It officially began on February 28, 2006, when a handful of protesters from the nearby Six Nations reserve walked onto Douglas Creek Estates, then a residential subdivision under construction, and blocked workers from entering. Over the course of the spring and summer of that first year, the criminal actions of the occupiers included throwing a vehicle over an overpass, the burning down of a hydro transformer which caused a three-day blackout, the torching of a bridge and the hijacking of a police vehicle. During the very worst period, ordinary residents living near the site had to pass through native barricades, show native-issued "passports", and were occasionally threatened with body searches and routinely subjected to threats. Much of this lawless conduct occurred under the noses of the Ontario Provincial Police, who, often against their own best instincts, stood by and watched: They too had been intimidated. Arrests, where they were made, weren't made contemporaneously, but weeks or monthlater. The result was to embolden the occupiers and render non-native citizens vulnerable and afraid. Eighteen months after the occupation began, a home builder named Sam Gualtieri, working on the house he was giving his daughter as a wedding present, was attacked by protesters and beaten so badly he will never fully recover from his injuries. The occupation is now in its fifth year. Throughout, Christie Blatchford has been observing, interviewing, and investigating with the tenacity that has made her both the doyen of Canadian crime reporters and a social commentator beloved for her uncompromising sense of right and wrong.

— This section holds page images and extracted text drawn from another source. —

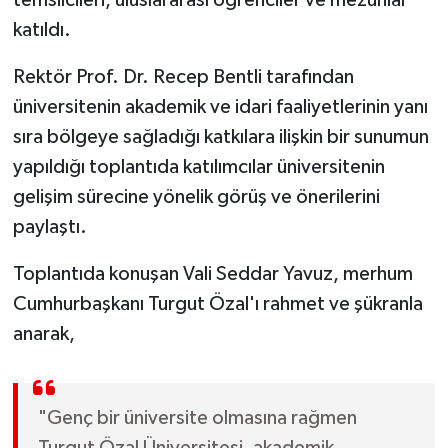
katıldı.
Rektör Prof. Dr. Recep Bentli tarafından
üniversitenin akademik ve idari faaliyetlerinin yanı
sıra bölgeye sağladığı katkılara ilişkin bir sunumun
yapıldığı toplantıda katılımcılar üniversitenin
gelişim sürecine yönelik görüş ve önerilerini
paylaştı.
Toplantıda konuşan Vali Seddar Yavuz, merhum
Cumhurbaşkanı Turgut Özal'ı rahmet ve şükranla
anarak,
"Genç bir üniversite olmasına rağmen
Turgut Özal Üniversitesi, akademik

In Helpless she tells the full story for the first time - a story that no part of the press or media in Canada has been prepared to tackle with the unflinching objectivity that Christie Blatchford displays on every page. This is a book whose many revelations, never before reported, will shock and appall. But the last word should go to the author:
"This book is not about aboriginal land claims. The book is not about the wholesale removal of seven generations of indigenous youngsters from their reserves and families - this was by dint of federal government policy - or the abuse dished out to many of them at the residential schools into which they were arbitrarily placed or the devastating effects that haunt so many today. This book is not about the dubious merits of the reserve system which may better serve those who wish to see native people fail than those who want desperately for them to succeed. I do not in any way make light of these issues, and they are one way or another in the background of everything that occurred in Caledonia.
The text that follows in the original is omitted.